● Assigned task: Each of the lines below must be retyped character for character.

··· Source data ···

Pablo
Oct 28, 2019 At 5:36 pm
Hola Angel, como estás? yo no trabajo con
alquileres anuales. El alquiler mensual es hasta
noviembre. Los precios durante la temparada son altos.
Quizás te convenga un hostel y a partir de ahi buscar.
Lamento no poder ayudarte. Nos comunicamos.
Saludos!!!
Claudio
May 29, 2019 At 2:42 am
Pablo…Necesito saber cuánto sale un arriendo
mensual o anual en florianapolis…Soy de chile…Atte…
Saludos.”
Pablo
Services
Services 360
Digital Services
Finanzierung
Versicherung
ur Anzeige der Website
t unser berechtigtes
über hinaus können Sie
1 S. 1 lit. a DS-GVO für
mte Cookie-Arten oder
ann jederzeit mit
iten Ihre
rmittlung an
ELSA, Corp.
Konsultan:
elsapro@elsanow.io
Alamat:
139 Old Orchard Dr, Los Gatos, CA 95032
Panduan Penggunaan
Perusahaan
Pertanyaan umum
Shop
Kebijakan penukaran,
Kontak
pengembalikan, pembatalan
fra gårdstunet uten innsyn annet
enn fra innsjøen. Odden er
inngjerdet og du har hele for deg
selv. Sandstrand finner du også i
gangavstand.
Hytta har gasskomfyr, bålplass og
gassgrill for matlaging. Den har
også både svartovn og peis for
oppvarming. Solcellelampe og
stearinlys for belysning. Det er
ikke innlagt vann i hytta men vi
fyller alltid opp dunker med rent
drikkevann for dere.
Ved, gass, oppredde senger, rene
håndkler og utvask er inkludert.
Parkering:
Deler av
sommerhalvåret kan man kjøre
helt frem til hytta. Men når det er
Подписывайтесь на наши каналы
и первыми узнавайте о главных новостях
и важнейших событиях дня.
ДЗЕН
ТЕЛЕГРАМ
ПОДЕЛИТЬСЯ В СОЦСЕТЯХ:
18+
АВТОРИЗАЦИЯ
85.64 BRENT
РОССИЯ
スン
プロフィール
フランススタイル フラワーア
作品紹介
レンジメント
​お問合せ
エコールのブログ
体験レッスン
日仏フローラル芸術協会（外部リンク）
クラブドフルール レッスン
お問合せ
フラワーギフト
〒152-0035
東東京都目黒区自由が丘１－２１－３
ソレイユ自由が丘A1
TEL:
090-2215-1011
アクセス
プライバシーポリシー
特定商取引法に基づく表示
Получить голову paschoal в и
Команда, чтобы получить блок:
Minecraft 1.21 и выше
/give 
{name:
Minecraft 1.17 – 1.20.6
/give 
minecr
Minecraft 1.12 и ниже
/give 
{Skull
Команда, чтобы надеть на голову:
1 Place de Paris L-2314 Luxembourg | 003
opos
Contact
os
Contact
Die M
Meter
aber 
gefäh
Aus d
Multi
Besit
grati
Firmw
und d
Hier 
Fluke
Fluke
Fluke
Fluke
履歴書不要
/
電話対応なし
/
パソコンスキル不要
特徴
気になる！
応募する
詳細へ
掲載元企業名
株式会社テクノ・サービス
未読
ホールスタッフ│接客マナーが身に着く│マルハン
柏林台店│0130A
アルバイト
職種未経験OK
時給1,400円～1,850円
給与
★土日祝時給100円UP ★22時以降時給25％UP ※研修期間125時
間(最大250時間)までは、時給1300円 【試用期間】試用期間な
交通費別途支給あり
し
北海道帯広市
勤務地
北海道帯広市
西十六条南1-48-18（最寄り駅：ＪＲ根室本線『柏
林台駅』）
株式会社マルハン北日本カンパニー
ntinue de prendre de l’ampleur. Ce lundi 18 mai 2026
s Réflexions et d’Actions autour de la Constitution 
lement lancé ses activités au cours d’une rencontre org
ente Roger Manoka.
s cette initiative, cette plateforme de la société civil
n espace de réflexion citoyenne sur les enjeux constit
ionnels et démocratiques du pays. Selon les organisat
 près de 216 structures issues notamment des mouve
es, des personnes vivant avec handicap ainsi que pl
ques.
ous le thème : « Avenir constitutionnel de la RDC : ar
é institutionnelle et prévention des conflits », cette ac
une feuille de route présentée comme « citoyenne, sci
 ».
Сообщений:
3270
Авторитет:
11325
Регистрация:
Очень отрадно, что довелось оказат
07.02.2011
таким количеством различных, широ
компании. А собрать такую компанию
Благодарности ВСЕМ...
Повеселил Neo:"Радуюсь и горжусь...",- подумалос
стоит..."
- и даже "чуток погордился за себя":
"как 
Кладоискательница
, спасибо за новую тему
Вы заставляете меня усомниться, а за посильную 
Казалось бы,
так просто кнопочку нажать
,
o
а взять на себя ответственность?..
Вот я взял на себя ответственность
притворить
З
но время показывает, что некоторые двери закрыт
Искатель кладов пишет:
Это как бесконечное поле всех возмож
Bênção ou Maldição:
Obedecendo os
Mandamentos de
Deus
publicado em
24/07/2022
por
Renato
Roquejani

···

● Task solution:
Pablo
Oct 28, 2019 At 5:36 pm
Hola Angel, como estás? yo no trabajo con
alquileres anuales. El alquiler mensual es hasta
noviembre. Los precios durante la temparada son altos.
Quizás te convenga un hostel y a partir de ahi buscar.
Lamento no poder ayudarte. Nos comunicamos.
Saludos!!!
Claudio
May 29, 2019 At 2:42 am
Pablo…Necesito saber cuánto sale un arriendo
mensual o anual en florianapolis…Soy de chile…Atte…
Saludos.”
Pablo
Services
Services 360
Digital Services
Finanzierung
Versicherung
ur Anzeige der Website
t unser berechtigtes
über hinaus können Sie
1 S. 1 lit. a DS-GVO für
mte Cookie-Arten oder
ann jederzeit mit
iten Ihre
rmittlung an
ELSA, Corp.
Konsultan:
elsapro@elsanow.io
Alamat:
139 Old Orchard Dr, Los Gatos, CA 95032
Panduan Penggunaan
Perusahaan
Pertanyaan umum
Shop
Kebijakan penukaran,
Kontak
pengembalikan, pembatalan
fra gårdstunet uten innsyn annet
enn fra innsjøen. Odden er
inngjerdet og du har hele for deg
selv. Sandstrand finner du også i
gangavstand.
Hytta har gasskomfyr, bålplass og
gassgrill for matlaging. Den har
også både svartovn og peis for
oppvarming. Solcellelampe og
stearinlys for belysning. Det er
ikke innlagt vann i hytta men vi
fyller alltid opp dunker med rent
drikkevann for dere.
Ved, gass, oppredde senger, rene
håndkler og utvask er inkludert.
Parkering:
Deler av
sommerhalvåret kan man kjøre
helt frem til hytta. Men når det er
Подписывайтесь на наши каналы
и первыми узнавайте о главных новостях
и важнейших событиях дня.
ДЗЕН
ТЕЛЕГРАМ
ПОДЕЛИТЬСЯ В СОЦСЕТЯХ:
18+
АВТОРИЗАЦИЯ
85.64 BRENT
РОССИЯ
スン
プロフィール
フランススタイル フラワーア
作品紹介
レンジメント
​お問合せ
エコールのブログ
体験レッスン
日仏フローラル芸術協会（外部リンク）
クラブドフルール レッスン
お問合せ
フラワーギフト
〒152-0035
東東京都目黒区自由が丘１－２１－３
ソレイユ自由が丘A1
TEL:
090-2215-1011
アクセス
プライバシーポリシー
特定商取引法に基づく表示
Получить голову paschoal в и
Команда, чтобы получить блок:
Minecraft 1.21 и выше
/give 
{name:
Minecraft 1.17 – 1.20.6
/give 
minecr
Minecraft 1.12 и ниже
/give 
{Skull
Команда, чтобы надеть на голову:
1 Place de Paris L-2314 Luxembourg | 003
opos
Contact
os
Contact
Die M
Meter
aber 
gefäh
Aus d
Multi
Besit
grati
Firmw
und d
Hier 
Fluke
Fluke
Fluke
Fluke
履歴書不要
/
電話対応なし
/
パソコンスキル不要
特徴
気になる！
応募する
詳細へ
掲載元企業名
株式会社テクノ・サービス
未読
ホールスタッフ│接客マナーが身に着く│マルハン
柏林台店│0130A
アルバイト
職種未経験OK
時給1,400円～1,850円
給与
★土日祝時給100円UP ★22時以降時給25％UP ※研修期間125時
間(最大250時間)までは、時給1300円 【試用期間】試用期間な
交通費別途支給あり
し
北海道帯広市
勤務地
北海道帯広市
西十六条南1-48-18（最寄り駅：ＪＲ根室本線『柏
林台駅』）
株式会社マルハン北日本カンパニー
ntinue de prendre de l’ampleur. Ce lundi 18 mai 2026
s Réflexions et d’Actions autour de la Constitution 
lement lancé ses activités au cours d’une rencontre org
ente Roger Manoka.
s cette initiative, cette plateforme de la société civil
n espace de réflexion citoyenne sur les enjeux constit
ionnels et démocratiques du pays. Selon les organisat
 près de 216 structures issues notamment des mouve
es, des personnes vivant avec handicap ainsi que pl
ques.
ous le thème : « Avenir constitutionnel de la RDC : ar
é institutionnelle et prévention des conflits », cette ac
une feuille de route présentée comme « citoyenne, sci
 ».
Сообщений:
3270
Авторитет:
11325
Регистрация:
Очень отрадно, что довелось оказат
07.02.2011
таким количеством различных, широ
компании. А собрать такую компанию
Благодарности ВСЕМ...
Повеселил Neo:"Радуюсь и горжусь...",- подумалос
стоит..."
- и даже "чуток погордился за себя":
"как 
Кладоискательница
, спасибо за новую тему
Вы заставляете меня усомниться, а за посильную 
Казалось бы,
так просто кнопочку нажать
,
o
а взять на себя ответственность?..
Вот я взял на себя ответственность
притворить
З
но время показывает, что некоторые двери закрыт
Искатель кладов пишет:
Это как бесконечное поле всех возмож
Bênção ou Maldição:
Obedecendo os
Mandamentos de
Deus
publicado em
24/07/2022
por
Renato
Roquejani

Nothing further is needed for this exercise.